Schubert omet ces deux numéros, mais il traite les émotions changeantes et contradictoires évoquées par Müller avec de si vifs contrastes que l’ironie sous-jacente demeure perceptible, préfigurant en cela le cycle Dichterliebe de Schumann. Près de la moitié des lieder sont de forme strophique, c’est-à-dire qu’une même musique est utilisée pour chaque couplet, sans qu’il y ait de refrain. C’est là aussi un moyen pour le musicien de souligner le caractère populaire et parfois naïf du personnage. Il est impossible de passer sous silence le rôle primordial du piano qui, loin de se borner à un accompagnement harmonique, installe l’atmosphère et agit presque à titre de personnage à part entière, un peu comme le ruisseau, toujours présent, qui dialogue avec le meunier et réagit à ses actes et à ses états d’âme dans son langage sans paroles.

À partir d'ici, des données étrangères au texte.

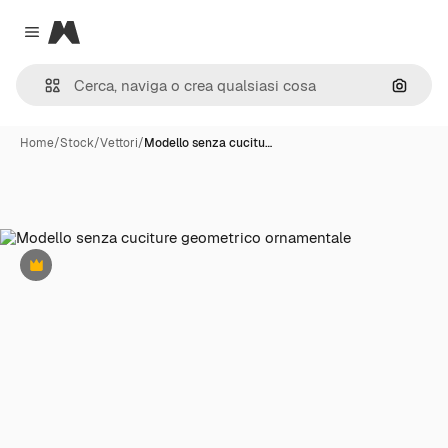
Magnific
Close menu
Cerca 
Home
/
Stock
/
Vettori
/
Modello senza cucitu…
Premium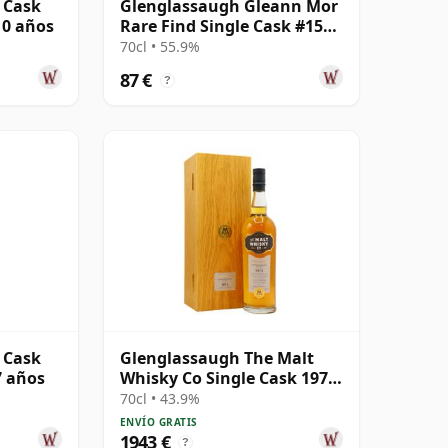
 Cask
Glenglassaugh Gleann Mor
10 años
Rare Find Single Cask #155
2014 11 años
70cl • 55.9%
87 €
?
 Cask
Glenglassaugh The Malt
7 años
Whisky Co Single Cask 1973
41 años
70cl • 43.9%
ENVÍO GRATIS
1943 €
?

Dans le dernier lied, c’est par contre le cours d’eau qui chante une berceuse à l’amant malheureux qui repose en son sein.

Précédé comme cycle de lieder à peu près exclusivement par An die ferne Geliebte (À la bien-aimée lointaine), composé en 1815 par Ludwig van Beethoven, Die schöne Müllerin sera suivi de Winterreise (Voyage d’hiver), par les mêmes auteurs, puis par une longue tradition de compositeurs germanophones romantiques et postromantiques inspirés par les mêmes thèmes du sublime, du tragique, du grotesque, de l’ironique, de la mort, de l’amour, du voyage et de la nature, jusqu’aux Gurre-Lieder d’Arnold Schoenberg. C’est ainsi qu’une œuvre prenant sa source dans un contexte culturel nourri par des artistes tels que Goethe et Beethoven et imprégné du plus pur romantisme a pu toucher le public de tous les temps et apporter aux compositeurs poursuivant la même tradition… de l’eau à leur moulin.